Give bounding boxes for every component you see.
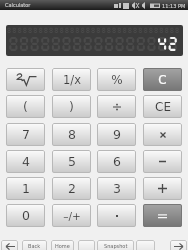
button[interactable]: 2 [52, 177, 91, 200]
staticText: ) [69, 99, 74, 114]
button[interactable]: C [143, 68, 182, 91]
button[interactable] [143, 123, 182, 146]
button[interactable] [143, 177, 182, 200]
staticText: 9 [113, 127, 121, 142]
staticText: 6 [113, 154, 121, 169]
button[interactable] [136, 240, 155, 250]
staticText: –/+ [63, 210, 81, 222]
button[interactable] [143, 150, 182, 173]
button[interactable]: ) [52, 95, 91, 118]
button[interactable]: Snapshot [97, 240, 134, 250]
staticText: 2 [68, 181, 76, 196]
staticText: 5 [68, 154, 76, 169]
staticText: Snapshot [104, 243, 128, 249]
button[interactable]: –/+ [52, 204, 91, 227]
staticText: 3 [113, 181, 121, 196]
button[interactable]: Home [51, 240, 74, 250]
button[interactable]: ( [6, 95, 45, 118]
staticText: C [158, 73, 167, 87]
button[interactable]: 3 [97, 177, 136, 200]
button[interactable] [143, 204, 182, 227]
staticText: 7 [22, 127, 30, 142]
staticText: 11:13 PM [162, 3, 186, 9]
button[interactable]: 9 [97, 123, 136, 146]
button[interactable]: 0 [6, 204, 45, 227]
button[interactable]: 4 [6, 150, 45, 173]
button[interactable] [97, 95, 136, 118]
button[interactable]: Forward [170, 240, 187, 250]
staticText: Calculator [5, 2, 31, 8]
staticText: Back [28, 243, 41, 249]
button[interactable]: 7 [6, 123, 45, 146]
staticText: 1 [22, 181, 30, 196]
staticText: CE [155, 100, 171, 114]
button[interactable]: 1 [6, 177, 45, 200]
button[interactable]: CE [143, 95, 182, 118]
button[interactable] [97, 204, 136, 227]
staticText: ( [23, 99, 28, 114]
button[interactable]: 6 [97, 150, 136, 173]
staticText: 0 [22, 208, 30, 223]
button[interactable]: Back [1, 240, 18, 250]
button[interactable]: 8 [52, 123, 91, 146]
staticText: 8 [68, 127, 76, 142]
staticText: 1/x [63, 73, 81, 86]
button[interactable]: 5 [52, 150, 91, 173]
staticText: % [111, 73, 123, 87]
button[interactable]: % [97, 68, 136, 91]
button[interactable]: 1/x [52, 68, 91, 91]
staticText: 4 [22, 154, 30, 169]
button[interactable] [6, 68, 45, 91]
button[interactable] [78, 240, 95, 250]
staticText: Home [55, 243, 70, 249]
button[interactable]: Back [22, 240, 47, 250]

::::::::::

▶ _Exercise prompt_
Keep the pictures out and print all the records exactly as they are.

▶ _Reply_
Give bounding boxes for every component you see.
button[interactable]: 2 [52, 177, 91, 200]
staticText: ) [69, 99, 74, 114]
button[interactable]: C [143, 68, 182, 91]
button[interactable] [143, 123, 182, 146]
button[interactable] [143, 177, 182, 200]
staticText: 9 [113, 127, 121, 142]
staticText: 6 [113, 154, 121, 169]
button[interactable] [136, 240, 155, 250]
staticText: –/+ [63, 210, 81, 222]
button[interactable] [143, 150, 182, 173]
button[interactable]: ) [52, 95, 91, 118]
button[interactable]: Snapshot [97, 240, 134, 250]
staticText: 2 [68, 181, 76, 196]
staticText: 5 [68, 154, 76, 169]
staticText: Snapshot [104, 243, 128, 249]
button[interactable]: –/+ [52, 204, 91, 227]
staticText: 3 [113, 181, 121, 196]
button[interactable]: Home [51, 240, 74, 250]
button[interactable]: ( [6, 95, 45, 118]
staticText: C [158, 73, 167, 87]
button[interactable]: 3 [97, 177, 136, 200]
button[interactable] [143, 204, 182, 227]
staticText: 7 [22, 127, 30, 142]
staticText: 11:13 PM [162, 3, 186, 9]
button[interactable]: 9 [97, 123, 136, 146]
button[interactable]: 0 [6, 204, 45, 227]
button[interactable]: 4 [6, 150, 45, 173]
button[interactable] [97, 95, 136, 118]
button[interactable]: Forward [170, 240, 187, 250]
staticText: Calculator [5, 2, 31, 8]
staticText: Back [28, 243, 41, 249]
button[interactable]: 7 [6, 123, 45, 146]
staticText: 1 [22, 181, 30, 196]
staticText: CE [155, 100, 171, 114]
button[interactable]: 1 [6, 177, 45, 200]
button[interactable]: CE [143, 95, 182, 118]
button[interactable] [97, 204, 136, 227]
staticText: ( [23, 99, 28, 114]
button[interactable]: 6 [97, 150, 136, 173]
staticText: 0 [22, 208, 30, 223]
button[interactable]: Back [1, 240, 18, 250]
button[interactable]: 8 [52, 123, 91, 146]
staticText: 8 [68, 127, 76, 142]
staticText: 1/x [63, 73, 81, 86]
button[interactable]: 5 [52, 150, 91, 173]
staticText: % [111, 73, 123, 87]
button[interactable]: % [97, 68, 136, 91]
button[interactable]: 1/x [52, 68, 91, 91]
staticText: 4 [22, 154, 30, 169]
button[interactable] [6, 68, 45, 91]
button[interactable] [78, 240, 95, 250]
staticText: Home [55, 243, 70, 249]
button[interactable]: Back [22, 240, 47, 250]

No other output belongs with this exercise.